Researchers at UCLA have set a record for efficiency with a new kind of solar cell. It’s the type of research that could ultimately make its way to roofing materials.
According to ScienceDaily, researchers made the new cell by spraying a layer of perovskite—which is made of lead and iodine—on a commercially-available solar cell. The new cell set a record by converting 24.4 percent of incoming energy from the sun into electricity. That was a record.
ScienceDaily reports:
The research, which was published today in Science, was led by Yang Yang, UCLA’s Carol and Lawrence E. Tannas Jr. Professor of Materials Science.
“With our tandem solar cell design, we’re drawing energy from two distinct parts of the solar spectrum over the same device area,” Yang said. “This increases the amount of energy generated from sunlight compared to the CIGS layer alone.”
Yang added that the technique of spraying on a layer of perovskite could be easily and inexpensively incorporated into existing solar-cell manufacturing processes.
Inverse calls the development an important one for the developing solar industry.
The site reports:
Instead of 18.7 percent, these new cells were able to capture 22.4 percent of the sunlight’s energy, an increase of around 20 percent.
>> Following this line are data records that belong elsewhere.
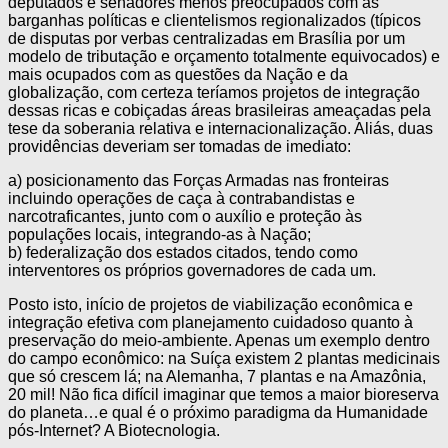
deputados e senadores menos preocupados com as
barganhas políticas e clientelismos regionalizados (típicos
de disputas por verbas centralizadas em Brasília por um
modelo de tributação e orçamento totalmente equivocados) e
mais ocupados com as questões da Nação e da
globalização, com certeza teríamos projetos de integração
dessas ricas e cobiçadas áreas brasileiras ameaçadas pela
tese da soberania relativa e internacionalização. Aliás, duas
providências deveriam ser tomadas de imediato:
a) posicionamento das Forças Armadas nas fronteiras
incluindo operações de caça à contrabandistas e
narcotraficantes, junto com o auxílio e proteção às
populações locais, integrando-as à Nação;
b) federalização dos estados citados, tendo como
interventores os próprios governadores de cada um.
Posto isto, início de projetos de viabilização econômica e
integração efetiva com planejamento cuidadoso quanto à
preservação do meio-ambiente. Apenas um exemplo dentro
do campo econômico: na Suíça existem 2 plantas medicinais
que só crescem lá; na Alemanha, 7 plantas e na Amazônia,
20 mil! Não fica difícil imaginar que temos a maior bioreserva
do planeta…e qual é o próximo paradigma da Humanidade
pós-Internet? A Biotecnologia.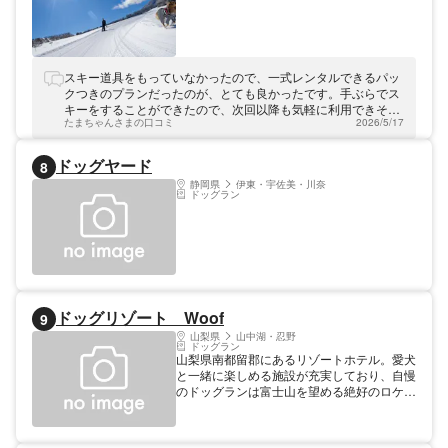
スキー道具をもっていなかったので、一式レンタルできるパッ
クつきのプランだったのが、とても良かったです。手ぶらでス
キーをすることができたので、次回以降も気軽に利用できそう
たまちゃんさまの口コミ
2026/5/17
です。
ドッグヤード
8
静岡県
伊東・宇佐美・川奈
ドッグラン
ドッグリゾート Woof
9
山梨県
山中湖・忍野
ドッグラン
山梨県南都留郡にあるリゾートホテル。愛犬
と一緒に楽しめる施設が充実しており、自慢
のドッグランは富士山を望める絶好のロケー
ション。広大な芝生の上で、愛犬と一緒に駆
け回ることができる。屋内プールには犬専用
のドッグプールを完備。フィットネス&グル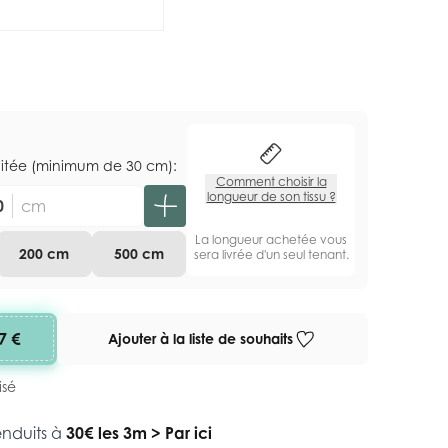
aitée (minimum de 30 cm):
Comment choisir la
longueur de son tissu ?
cm
La longueur achetée vous
200 cm
500 cm
sera livrée d'un seul tenant.
7 €
Ajouter à la liste de souhaits
isé
enduits à
30€ les 3m
>
Par ici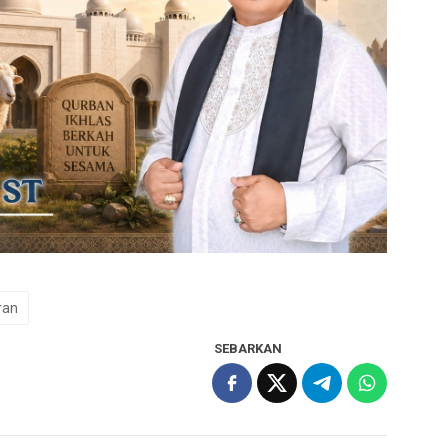
ran
SEBARKAN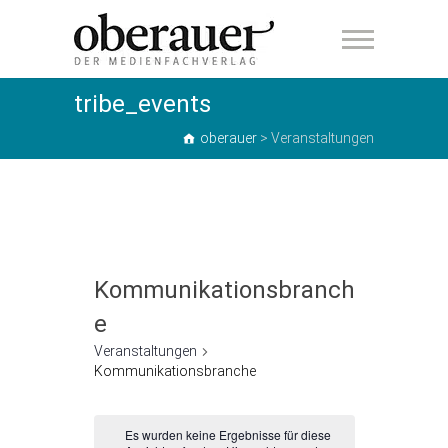
oberauer
tribe_events
oberauer
>
Veranstaltungen
Kommunikationsbranch
e
Veranstaltungen
Kommunikationsbranche
Veranstaltungen
Es wurden keine Ergebnisse für diese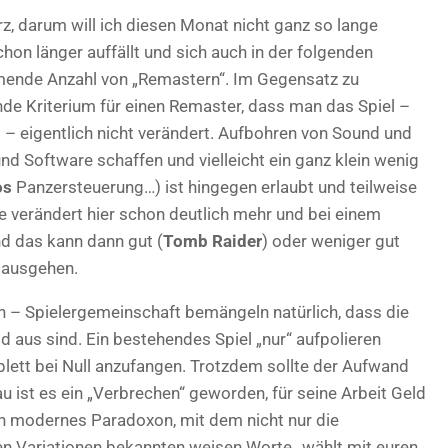
z, darum will ich diesen Monat nicht ganz so lange
hon länger auffällt und sich auch in der folgenden
hmende Anzahl von „Remastern“. Im Gegensatz zu
nde Kriterium für einen Remaster, dass man das Spiel –
 – eigentlich nicht verändert. Aufbohren von Sound und
 und Software schaffen und vielleicht ein ganz klein wenig
os
Panzersteuerung…) ist hingegen erlaubt und teilweise
 verändert hier schon deutlich mehr und bei einem
d das kann dann gut (
Tomb Raider
) oder weniger gut
 ausgehen.
en – Spielergemeinschaft bemängeln natürlich, dass die
d aus sind. Ein bestehendes Spiel „nur“ aufpolieren
mplett bei Null anzufangen. Trotzdem sollte der Aufwand
 ist es ein „Verbrechen“ geworden, für seine Arbeit Geld
ein modernes Paradoxon, mit dem nicht nur die
elen Variationen bekannten weisen Worte „wählt mit euren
The team hopes to continue refining the cells and getting efficiency up to 30 percent.
Tactics that can increase solar energy efficiency are hugely important to the renewable energy transition, the maximum theoretical efficiency for the most common kind of photovoltaic cell is only 29 percent. As we wrote in a previous story, “sunlight’s bouncing around, getting absorbed as waste heat, and just generally not being converted into electricity.”
Yang and his research group have been working on solar cells for several years, according to UCLA, and they have already developed transparent tandem solar cells that could be used in windows, greatly increasing the potential for energy production.